Selama 69 tahun kemerdekaan
Indonesia, satu wacana seakan tak pernah sirna dalam kehidupan bangsa kita
yaitu tentang SARA (suku, agama, ras, antar golongan). Sejak masa sidang BPUPK
(Badan Penyelidik Usaha Persiapan Kemerdekaan), perdebatan Indonesia merdeka
itu negara siapa telah ada. Apakah untuk kelompok ras tertentu? Apakah untuk
kelompok agama tertentu? Apakah untuk kelompok suku tertentu? Kita berpikir
dengan ditetapkan Pancasila dan UUD 1945 perdebatan itu telah selesai. Bahwa
Indonesia yang merdeka adalah negara untuk semua. Sayangnya di masa modern
sekarang, perdebatan itu tampak belum benar-benar tuntas.

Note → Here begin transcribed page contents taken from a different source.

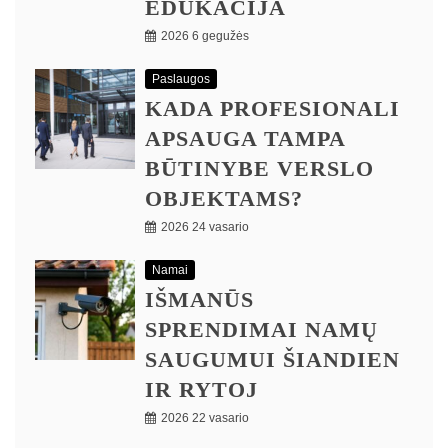
EDUKACIJA
2026 6 gegužės
Paslaugos
KADA PROFESIONALI
APSAUGA TAMPA
BŪTINYBE VERSLO
OBJEKTAMS?
2026 24 vasario
Namai
IŠMANŪS
SPRENDIMAI NAMŲ
SAUGUMUI ŠIANDIEN
IR RYTOJ
2026 22 vasario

Terutama di masa kampanye Pemilihan
Presiden-Wakil Presiden (Pilpres) 2014. Begitu derasnya tsunami isu SARA
merajalela baik di kehidupan nyata maupun kehidupan maya. Tidak hanya di
kalangan yang katanya berpendidikan tingkat bawah, namun juga di kalangan yang
sudah lulus tingkat atas. Pancasila dan Bhinneka Tunggal Ika diterpa dan diuji
ketahanannya di Pilpres 2014. Sejarah seakan mengulang diri ketika di masa Orde
Baru isu SARA menjadi komoditas politik. Komoditas yang puncaknya meletus dalam
kerusuhan Jakarta tahun 1998. Kala banyak orang langsung menaruh tanda di
gerbang rumahnya bahwa mereka menganut agama dan suku tertentu. Semua dilakukan
untuk menyelamatkan diri dari serangan fisik massa tertentu.

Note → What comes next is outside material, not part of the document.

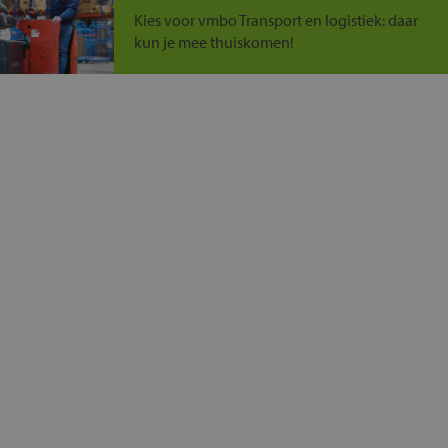
Kies voor vmbo Transport en logistiek: daar
kun je mee thuiskomen!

Ternyata SARA masih menjadi
komoditas politik yang dimanfaatkan dalam kondisi yang katanya jumlah kelas
menengah Indonesia mencapai 130 juta orang (sekitar 54 persen dari total
penduduk Indonesia), ekonomi terbesar Asia Tenggara yang akan segera menyambut
Masyarakat Ekonomi ASEAN 2015, negara dengan jumlah pengguna jejaring sosial
yang besar dalam skala global.
Sedih melihat masih ada yang
memainkan isu SARA untuk kepentingan politik semata. Sama sedihnya masih ada
yang percaya atas permainan isu SARA di Indonesia. Apa masih kurang banyak
darah yang tumpah di negeri ini karena permainan isu SARA? Apa masih kurang
banyak ketakutan dan kebencian di kehidupan sehari-hari bangsa ini karena
penghembusan isu SARA?
Rindu rasa menjalani kehidupan di
Indonesia tanpa dihantui provokasi dan agitasi SARA.